9.11 Simulator Un-Serviceability
Where the operational treatment lives
Detailed un-serviceability procedures (when the instructor encounters a partial-capability simulator, when the lesson plan can proceed, when the session must be terminated, what documentation is required) live in the approved training programme and the operator's duties material for instructors; they are not reproduced in full here.
This section completes the simulator catalogue with a deliberate hook: know that un-serviceability has an approved procedure, know which adjacent chapter items inform the decision, and apply the programme document for the session itself.
Adjacent material in Synthetic Training Device
While the operational un-serviceability procedure itself sits in the approved programme, several adjacent items in 9.1 Introduction through this section inform the un-serviceability context:
- 9.10 Factors that can Affect Simulator Training: the instructor's ability to deal with simulator malfunctions depends on understanding the simulator system; an instructor who lacks system knowledge cannot diagnose a genuine simulator un-serviceability and may classify it incorrectly.
- 9.10 Factors that can Affect Simulator Training: the Simulator Component Inoperative Guide is named there as the approved programme's tool for handling the partial-capability simulator.

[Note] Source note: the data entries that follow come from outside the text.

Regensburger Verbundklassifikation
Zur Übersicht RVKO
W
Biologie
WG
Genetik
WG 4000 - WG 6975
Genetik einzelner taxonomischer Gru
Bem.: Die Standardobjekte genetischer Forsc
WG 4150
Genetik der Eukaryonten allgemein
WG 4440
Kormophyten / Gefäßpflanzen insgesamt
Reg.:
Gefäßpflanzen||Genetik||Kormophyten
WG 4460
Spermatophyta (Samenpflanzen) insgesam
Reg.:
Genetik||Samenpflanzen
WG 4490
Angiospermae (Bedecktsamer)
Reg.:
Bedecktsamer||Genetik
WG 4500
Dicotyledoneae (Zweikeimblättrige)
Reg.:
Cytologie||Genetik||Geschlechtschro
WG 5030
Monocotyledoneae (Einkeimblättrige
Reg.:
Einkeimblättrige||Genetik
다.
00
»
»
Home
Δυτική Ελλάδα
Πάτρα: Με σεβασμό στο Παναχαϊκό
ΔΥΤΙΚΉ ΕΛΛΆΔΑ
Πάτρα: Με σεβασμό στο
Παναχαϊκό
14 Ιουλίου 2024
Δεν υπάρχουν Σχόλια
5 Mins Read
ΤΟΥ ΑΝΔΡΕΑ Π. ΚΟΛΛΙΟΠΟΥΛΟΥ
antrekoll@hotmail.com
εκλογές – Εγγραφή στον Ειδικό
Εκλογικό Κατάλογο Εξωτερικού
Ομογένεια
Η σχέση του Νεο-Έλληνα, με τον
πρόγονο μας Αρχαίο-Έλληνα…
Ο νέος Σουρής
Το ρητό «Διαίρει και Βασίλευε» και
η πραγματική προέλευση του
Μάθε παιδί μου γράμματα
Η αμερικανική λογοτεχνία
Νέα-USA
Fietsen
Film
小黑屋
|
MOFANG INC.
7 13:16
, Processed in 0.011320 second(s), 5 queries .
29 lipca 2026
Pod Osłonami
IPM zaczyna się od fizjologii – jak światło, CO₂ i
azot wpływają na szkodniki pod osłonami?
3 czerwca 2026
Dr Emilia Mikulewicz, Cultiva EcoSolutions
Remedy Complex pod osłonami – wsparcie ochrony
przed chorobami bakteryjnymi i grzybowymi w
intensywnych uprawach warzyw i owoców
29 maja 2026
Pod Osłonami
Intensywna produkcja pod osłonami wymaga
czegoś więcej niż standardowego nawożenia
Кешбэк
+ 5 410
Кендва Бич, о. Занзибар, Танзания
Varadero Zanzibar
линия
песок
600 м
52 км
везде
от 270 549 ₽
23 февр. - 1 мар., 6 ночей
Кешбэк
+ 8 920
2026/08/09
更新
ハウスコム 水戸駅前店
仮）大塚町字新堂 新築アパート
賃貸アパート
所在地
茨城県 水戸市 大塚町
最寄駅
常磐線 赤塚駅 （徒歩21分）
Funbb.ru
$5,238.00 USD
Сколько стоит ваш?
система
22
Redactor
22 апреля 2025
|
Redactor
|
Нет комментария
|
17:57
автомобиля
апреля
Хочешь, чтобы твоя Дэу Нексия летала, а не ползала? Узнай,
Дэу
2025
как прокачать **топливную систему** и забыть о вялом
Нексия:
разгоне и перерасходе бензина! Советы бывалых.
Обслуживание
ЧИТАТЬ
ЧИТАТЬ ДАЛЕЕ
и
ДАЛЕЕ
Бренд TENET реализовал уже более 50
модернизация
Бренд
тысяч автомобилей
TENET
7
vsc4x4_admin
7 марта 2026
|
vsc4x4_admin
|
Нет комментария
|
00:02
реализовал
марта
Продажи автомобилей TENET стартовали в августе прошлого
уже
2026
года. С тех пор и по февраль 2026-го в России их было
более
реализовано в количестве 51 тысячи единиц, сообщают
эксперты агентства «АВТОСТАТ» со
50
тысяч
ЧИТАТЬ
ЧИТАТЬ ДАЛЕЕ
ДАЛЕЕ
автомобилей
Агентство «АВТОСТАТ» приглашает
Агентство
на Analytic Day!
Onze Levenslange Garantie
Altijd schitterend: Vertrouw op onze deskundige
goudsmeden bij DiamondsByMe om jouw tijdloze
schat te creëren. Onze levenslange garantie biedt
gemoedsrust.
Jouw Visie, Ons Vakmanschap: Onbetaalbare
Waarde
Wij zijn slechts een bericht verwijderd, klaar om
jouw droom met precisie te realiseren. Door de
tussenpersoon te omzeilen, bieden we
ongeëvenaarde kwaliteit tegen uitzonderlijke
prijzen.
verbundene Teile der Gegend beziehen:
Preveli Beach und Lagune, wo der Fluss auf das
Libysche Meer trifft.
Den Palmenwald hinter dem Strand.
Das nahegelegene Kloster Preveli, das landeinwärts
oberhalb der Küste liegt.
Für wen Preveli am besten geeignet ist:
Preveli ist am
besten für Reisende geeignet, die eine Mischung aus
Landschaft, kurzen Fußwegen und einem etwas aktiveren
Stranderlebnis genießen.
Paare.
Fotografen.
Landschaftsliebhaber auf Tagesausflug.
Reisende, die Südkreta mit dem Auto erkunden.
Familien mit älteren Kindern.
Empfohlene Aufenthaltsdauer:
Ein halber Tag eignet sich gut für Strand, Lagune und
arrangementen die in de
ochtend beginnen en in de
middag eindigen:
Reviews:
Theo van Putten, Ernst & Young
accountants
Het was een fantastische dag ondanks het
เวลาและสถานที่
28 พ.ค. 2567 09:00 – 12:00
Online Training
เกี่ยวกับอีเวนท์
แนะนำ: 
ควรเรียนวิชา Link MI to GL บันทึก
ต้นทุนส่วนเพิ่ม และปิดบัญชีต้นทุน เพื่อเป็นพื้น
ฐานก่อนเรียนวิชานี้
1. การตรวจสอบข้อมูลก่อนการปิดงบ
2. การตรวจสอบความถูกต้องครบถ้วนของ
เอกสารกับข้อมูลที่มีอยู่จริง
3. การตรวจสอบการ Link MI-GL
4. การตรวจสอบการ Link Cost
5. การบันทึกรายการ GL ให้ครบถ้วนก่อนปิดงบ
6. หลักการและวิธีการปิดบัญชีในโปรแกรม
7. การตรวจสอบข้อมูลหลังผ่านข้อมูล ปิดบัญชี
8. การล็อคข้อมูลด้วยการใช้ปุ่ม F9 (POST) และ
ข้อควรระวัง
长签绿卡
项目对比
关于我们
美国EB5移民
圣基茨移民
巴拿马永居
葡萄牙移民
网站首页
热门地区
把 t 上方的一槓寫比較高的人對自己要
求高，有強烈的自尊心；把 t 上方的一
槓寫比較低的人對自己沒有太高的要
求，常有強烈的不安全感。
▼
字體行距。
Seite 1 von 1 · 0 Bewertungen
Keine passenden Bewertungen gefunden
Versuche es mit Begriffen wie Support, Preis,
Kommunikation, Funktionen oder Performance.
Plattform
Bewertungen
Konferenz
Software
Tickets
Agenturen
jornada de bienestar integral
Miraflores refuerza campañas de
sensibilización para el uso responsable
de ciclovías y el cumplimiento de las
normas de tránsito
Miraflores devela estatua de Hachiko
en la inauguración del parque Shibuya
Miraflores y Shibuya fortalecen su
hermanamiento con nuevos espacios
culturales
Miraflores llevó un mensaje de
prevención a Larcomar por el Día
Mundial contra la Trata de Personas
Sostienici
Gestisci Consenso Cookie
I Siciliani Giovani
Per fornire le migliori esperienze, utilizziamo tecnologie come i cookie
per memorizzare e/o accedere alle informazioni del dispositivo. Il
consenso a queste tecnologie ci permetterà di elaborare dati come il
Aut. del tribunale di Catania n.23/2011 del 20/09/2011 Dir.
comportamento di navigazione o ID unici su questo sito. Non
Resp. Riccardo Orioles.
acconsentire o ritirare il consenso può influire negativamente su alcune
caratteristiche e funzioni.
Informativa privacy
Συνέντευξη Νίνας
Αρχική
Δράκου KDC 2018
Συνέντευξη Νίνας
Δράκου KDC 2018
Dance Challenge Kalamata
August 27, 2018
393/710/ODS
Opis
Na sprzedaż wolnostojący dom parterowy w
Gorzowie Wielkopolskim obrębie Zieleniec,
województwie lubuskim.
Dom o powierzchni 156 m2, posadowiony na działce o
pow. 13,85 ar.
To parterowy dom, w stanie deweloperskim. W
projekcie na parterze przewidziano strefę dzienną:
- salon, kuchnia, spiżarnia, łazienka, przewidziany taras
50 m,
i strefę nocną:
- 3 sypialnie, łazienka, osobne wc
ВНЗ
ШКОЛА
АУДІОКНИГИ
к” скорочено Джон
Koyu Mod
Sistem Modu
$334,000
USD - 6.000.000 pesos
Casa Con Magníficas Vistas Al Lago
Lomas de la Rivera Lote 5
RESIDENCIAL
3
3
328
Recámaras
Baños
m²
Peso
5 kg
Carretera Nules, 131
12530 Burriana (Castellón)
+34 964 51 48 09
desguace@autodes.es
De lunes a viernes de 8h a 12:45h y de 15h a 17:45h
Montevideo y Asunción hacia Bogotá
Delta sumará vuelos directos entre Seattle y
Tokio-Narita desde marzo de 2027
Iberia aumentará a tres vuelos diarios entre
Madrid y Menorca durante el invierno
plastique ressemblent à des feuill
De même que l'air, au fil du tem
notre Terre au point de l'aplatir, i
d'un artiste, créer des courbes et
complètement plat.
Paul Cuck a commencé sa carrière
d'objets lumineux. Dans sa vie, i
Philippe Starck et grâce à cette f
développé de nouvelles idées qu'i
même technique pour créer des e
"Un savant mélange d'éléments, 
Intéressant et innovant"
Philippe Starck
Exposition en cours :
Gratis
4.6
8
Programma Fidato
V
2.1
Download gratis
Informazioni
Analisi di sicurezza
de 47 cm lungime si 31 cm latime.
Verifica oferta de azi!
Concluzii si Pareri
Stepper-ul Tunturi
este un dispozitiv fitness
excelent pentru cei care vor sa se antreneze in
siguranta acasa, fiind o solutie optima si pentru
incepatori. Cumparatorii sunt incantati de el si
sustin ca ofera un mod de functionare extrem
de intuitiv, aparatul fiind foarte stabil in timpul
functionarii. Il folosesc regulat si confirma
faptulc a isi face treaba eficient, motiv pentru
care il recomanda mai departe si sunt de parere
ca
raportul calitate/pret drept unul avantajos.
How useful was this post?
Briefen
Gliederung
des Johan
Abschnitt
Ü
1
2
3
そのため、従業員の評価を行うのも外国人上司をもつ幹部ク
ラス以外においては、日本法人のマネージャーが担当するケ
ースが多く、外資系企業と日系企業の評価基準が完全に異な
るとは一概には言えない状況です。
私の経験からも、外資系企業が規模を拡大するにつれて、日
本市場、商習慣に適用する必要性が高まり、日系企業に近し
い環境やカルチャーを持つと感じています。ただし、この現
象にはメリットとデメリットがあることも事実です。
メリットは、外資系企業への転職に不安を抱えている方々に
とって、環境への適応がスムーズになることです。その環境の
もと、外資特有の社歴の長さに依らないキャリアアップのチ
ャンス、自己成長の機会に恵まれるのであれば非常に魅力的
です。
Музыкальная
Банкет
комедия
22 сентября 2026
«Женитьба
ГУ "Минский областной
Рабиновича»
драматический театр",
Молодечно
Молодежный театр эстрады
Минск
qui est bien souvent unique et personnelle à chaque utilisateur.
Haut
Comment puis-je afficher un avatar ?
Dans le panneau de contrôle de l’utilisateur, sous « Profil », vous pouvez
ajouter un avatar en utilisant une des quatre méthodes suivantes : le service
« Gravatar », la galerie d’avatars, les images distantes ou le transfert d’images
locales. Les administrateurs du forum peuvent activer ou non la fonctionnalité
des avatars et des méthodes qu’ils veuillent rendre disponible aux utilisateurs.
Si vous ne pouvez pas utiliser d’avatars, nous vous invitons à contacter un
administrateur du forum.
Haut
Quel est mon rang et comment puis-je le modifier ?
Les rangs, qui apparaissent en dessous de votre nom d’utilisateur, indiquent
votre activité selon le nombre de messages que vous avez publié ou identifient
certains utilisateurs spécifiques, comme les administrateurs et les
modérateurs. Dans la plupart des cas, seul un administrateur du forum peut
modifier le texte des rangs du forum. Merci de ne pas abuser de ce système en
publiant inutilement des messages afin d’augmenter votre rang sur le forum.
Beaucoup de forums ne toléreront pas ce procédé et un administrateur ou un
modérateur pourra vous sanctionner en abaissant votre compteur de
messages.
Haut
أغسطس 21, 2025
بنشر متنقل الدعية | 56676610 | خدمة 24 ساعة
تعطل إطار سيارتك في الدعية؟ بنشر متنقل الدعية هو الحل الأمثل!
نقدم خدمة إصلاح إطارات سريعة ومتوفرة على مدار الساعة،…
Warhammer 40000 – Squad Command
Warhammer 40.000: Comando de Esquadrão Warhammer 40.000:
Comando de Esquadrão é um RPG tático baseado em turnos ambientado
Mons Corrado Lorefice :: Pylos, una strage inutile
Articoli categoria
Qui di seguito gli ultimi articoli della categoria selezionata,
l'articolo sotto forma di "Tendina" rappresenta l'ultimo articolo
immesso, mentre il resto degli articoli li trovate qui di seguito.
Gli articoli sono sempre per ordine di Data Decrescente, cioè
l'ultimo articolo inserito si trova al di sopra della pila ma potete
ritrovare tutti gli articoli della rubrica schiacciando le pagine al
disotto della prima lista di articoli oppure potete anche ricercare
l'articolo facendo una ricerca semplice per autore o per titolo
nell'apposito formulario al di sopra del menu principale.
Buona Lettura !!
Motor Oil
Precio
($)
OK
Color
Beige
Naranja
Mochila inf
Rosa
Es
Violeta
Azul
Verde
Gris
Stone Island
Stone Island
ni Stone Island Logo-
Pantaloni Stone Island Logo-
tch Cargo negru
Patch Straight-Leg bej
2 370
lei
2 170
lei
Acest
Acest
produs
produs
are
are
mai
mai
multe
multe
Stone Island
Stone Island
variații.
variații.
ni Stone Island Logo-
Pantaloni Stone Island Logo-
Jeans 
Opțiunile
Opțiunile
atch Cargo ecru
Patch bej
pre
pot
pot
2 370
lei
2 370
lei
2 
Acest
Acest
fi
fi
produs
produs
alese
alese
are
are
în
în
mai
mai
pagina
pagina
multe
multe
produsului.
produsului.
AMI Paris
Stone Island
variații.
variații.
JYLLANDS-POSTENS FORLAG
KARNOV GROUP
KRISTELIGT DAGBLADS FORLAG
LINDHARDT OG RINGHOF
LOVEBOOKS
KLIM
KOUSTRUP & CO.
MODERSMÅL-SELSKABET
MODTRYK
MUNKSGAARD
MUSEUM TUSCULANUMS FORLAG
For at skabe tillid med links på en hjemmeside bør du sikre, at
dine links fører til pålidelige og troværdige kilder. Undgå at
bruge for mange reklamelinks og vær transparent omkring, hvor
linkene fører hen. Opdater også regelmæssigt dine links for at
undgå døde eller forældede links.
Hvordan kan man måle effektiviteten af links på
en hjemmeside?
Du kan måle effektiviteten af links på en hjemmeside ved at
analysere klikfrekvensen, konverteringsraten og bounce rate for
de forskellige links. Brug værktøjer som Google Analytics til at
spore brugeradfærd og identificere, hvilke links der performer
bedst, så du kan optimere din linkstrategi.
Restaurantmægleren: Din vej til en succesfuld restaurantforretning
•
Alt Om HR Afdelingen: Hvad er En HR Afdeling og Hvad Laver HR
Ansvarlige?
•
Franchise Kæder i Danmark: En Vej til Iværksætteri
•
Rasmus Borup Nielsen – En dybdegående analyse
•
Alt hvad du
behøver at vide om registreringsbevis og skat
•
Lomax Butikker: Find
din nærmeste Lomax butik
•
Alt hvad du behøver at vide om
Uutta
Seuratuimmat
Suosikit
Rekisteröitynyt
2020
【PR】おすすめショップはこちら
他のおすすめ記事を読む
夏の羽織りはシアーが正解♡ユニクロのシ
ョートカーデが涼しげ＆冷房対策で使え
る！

SCIG bridges the high-level introduction here and the operator's full operational treatment.
- 9.5 Safety Features: distinguishes the failsafe-detector trips that are designed-in safety responses from genuine un-serviceabilities that affect training capability.
Connections
- 9.10 Factors that can Affect Simulator Training. Treats the genuine-versus-instructor-mishandling distinction for simulator malfunctions and names SCIG.
- 10.1 Human Behaviour. Opens the human-behaviour material that operates inside the simulator environment Chapter 9 has now defined.
- FSTD. The ICAO Doc 9625 framework that defines the qualification levels a simulator un-serviceability can pull a device below; the un-serviceability question is partly a question of whether the device still meets the qualification level the lesson plan was authorised against.